Coalition presses Baker to reduce prison population
Activists say higher COVID-19 rates warrant action
STATE HOUSE NEWS SERVICE
WARNING THAT PUBLIC HEALTH precautions are impossible with prisons and jails at their current population levels, a coalition of legal aid and community groups increased their calls Tuesday for the Baker administration to reduce incarceration and limit COVID-19 risks in correctional facilities.
Advocates have warned since the start of the outbreak that correctional facilities are vulnerable to the highly infectious disease because of frequent close contact, but public safety officials so far have not taken large-scale steps to release inmates in significant numbers.
The coalition, which includes groups ranging from the New England Innocence Project to the National Association of Social Workers’ Massachusetts chapter, unveiled new demands that the administration act, arguing Gov. Charlie Baker has broad clemency powers he could deploy while plaintiffs seek relief in the courts.
Under a Supreme Judicial Court ruling issued in April, pre-trial detainees charged with non-violent crimes can seek release during the coronavirus outbreak. A separate class action lawsuit seeking greater release is ongoing, and the court heard oral arguments last week.
As of Monday, 1,158 inmates had been released from state and county correctional facilities to comply with the order, according to a weekly report required as part of the court’s decision. Several facilities had no confirmed cases, and many were concentrated in a handful of locations including the Essex County jail and Bridgewater’s Massachusetts Treatment Center.
The same data show that 501 Massachusetts prisoners and 286 correctional facility staff have tested positive for COVID-19 since early April. Eight prisoners have died from the illness, according to a summary of the data published by Prisoners’ Legal Services of Massachusetts.
“The curve that we’re seeing outside prisons and jails is not the same as what we’re seeing inside,” Elizabeth Matos, the group’s director, said Tuesday. “It’s on its own trajectory, and it will continue to be that way until we apply the rules we’re seeing out here as much as possible to prisons and jails.”
Baker’s Department of Correction has described steps such as limiting movement in facilities, frequently disinfecting high-contact areas, and distributing masks to inmates. More than 2,800 inmates have been tested since early April.
“In the past month alone, the Parole Board has issued more than 350 release permits, the Department of Correction has tested more than 2,800 inmates for COVID-19, and more than 1,150 inmates have been released from state and county facilities under the SJC’s framework,” Executive Office of Public Safety and Security spokesman Jake Wark said in a statement. “State criminal justice agencies will continue to protect public health and public safety, review each case on its merits, and work with our partners and stakeholders as we confront this unprecedented global health crisis.”
Decarceration supporters argued Tuesday that the only strategy that will make a sufficient difference is to reduce jail and prison populations to a point where social distancing inside them is possible.
Citing work from the Prison Policy Initiative, advocates said governors in 15 other states have taken more concrete action to reduce inmate populations.
They published a 10-point plan for decarceration in Massachusetts, including steps such as granting parole to qualifying individuals who are within six months of their eligibility date, compelling hotel and motel owners or colleges to help house newly released inmates, and withdrawing warrants for minor parole infractions.
Advocates argued that, as governor, Baker could use clemency powers — a rare step for any state’s top executive — to release medically vulnerable inmates where public safety is not a concern.
“The governor has it in his power,” said Carlene Pavlos, executive director of the Massachusetts Public Health Association. “If not him, if not his administration, then who will act?”
Public safety and correction officials have faced questions about managing COVID-19 in prisons since the outbreak began.
Suffolk County District Attorney Rachael Rollins said early on in the state’s fight that she would work to identify vulnerable inmates held in custody who could be released.

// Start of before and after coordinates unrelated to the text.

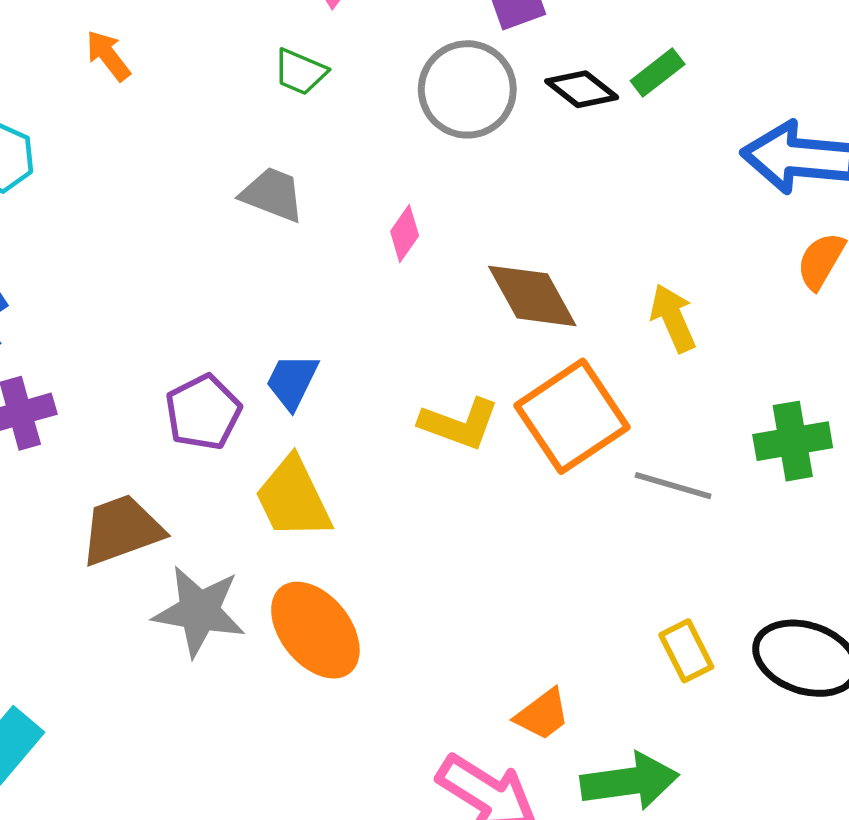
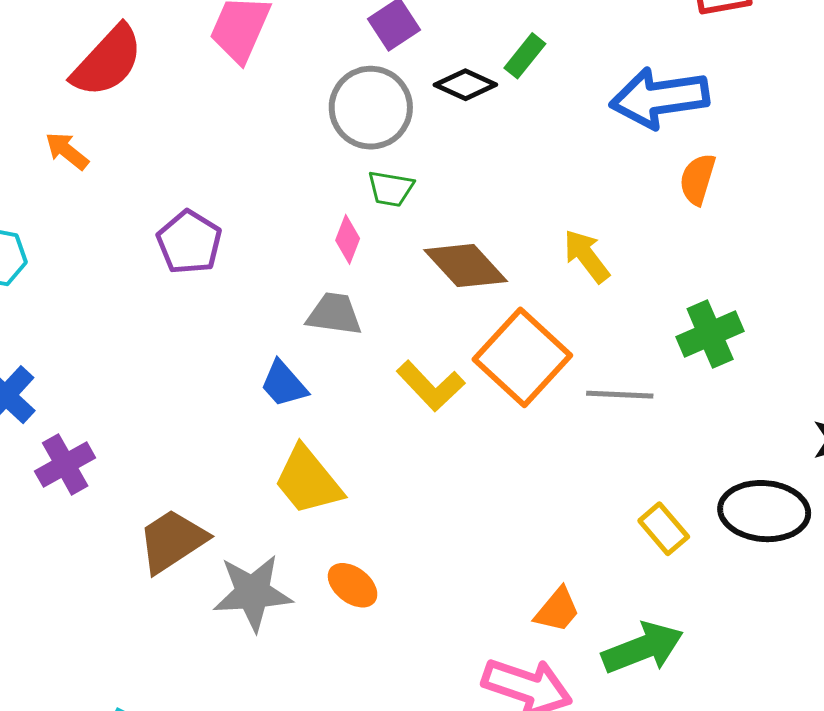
green trapezoid: (300, 72) -> (391, 189), moved
gray trapezoid: (273, 194) -> (334, 314), moved
blue trapezoid: (292, 381) -> (284, 384), turned -54
purple pentagon: (203, 412) -> (189, 242), moved
yellow L-shape: (459, 424) -> (431, 386), turned 40
orange ellipse: (315, 630) -> (353, 585), size x0.6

She later fought against Suffolk Superior Court Judge Christine Roach’s release of William Utley, who is held on second-degree murder charges but was allowed out on GPS monitoring because he is undergoing treatment for leukemia.
In a Sunday television appearance on “Keller at Large,” Rollins said precautions such as social distancing and frequent hygiene are “virtually impossible in some circumstances when you’re incarcerated.” However, she said she does not believe public health outweighs public safety in every instance.“Even though there could be a defendant that is violent or immunocompromised and if we send him or her to a carceral facility, they might be at a heightened risk to contract COVID-19, if they are too violent, forget about this global pandemic — to be in the community, I always have to look at public safety over public health. Period,” she said.
The Senate approved legislation Monday (S 2695) that requires DOC to report on COVID-19 outbreaks in correctional facilities.